Figure 5 a to d shows the prevailing behaviour, which are oscillations in which C reaches a lot higher levels than A or X. Figure 5 a shows a typical example of such oscillations and in Figure 5 b this has been zoomed in on A and X. Figure 5 c and d show another interesting example of oscillations, in which C is of the same order of magnitude as the others. This only happens a few times, which is probably due to the fact that C has two means of activation, but none of inhibition. This makes the production of C more intense and last longer. The specific equations we used probably also have a big effect on this, as well as the chosen parameter ranges. Another remark that can be made is that the levels of A and B are also low in absolute terms. Strictly speaking, this is not bad, since we made a lot of assumptions which mean quantitative features like the amplitude and frequency are unreliable. As mentioned before we only want to assert the qualitative features of this model like oscillations and synchronization. We can now already see that in this simple case oscillations do occur and after the discussion of Figure 5 we will give a confidence interval of the fraction of the parameter space in which oscillations occur.

The occurrence of oscillations like the one displayed in Figure 5 c and d are not qualitatively different from those from Figure 5 a and b. Though they allow for a better description of how the several components relate to one another. It shows that the production of C goes on for an extended period even after the disappearance of A, which is the effect of the coherent type 1 feed forward loop.
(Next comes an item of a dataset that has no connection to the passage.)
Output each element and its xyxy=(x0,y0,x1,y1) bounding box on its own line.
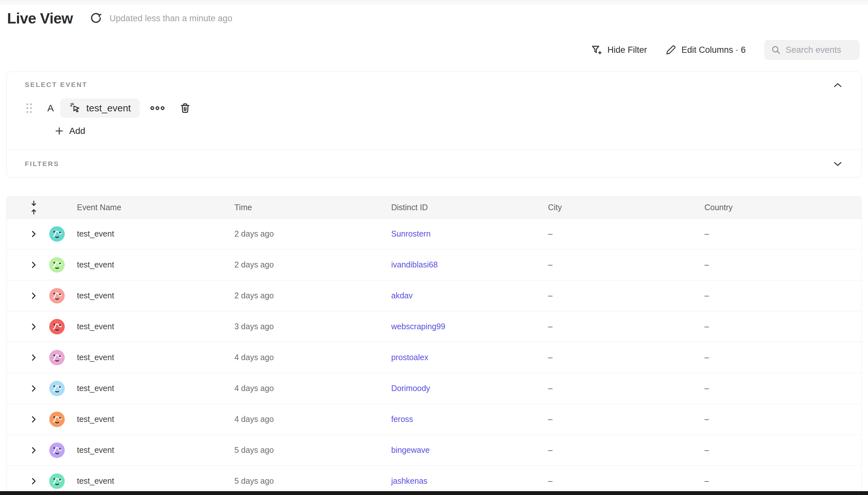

This feature can be easily related to the presence of X even after A has disappeared.

The other type of behaviour this model showed was reaching a steady state. An example of this is shown in Figure 5 e. In this image the system starts with oscillations in C that are damped, but it can also be that the steady-state is reached without ever oscillating. This is of course unwanted behaviour, but regardless of the parameter set used, there are always initial conditions that make the system reach a steady-state. In a heavily non-linear system of equations like ours, there are always some of those steady-states that are stable.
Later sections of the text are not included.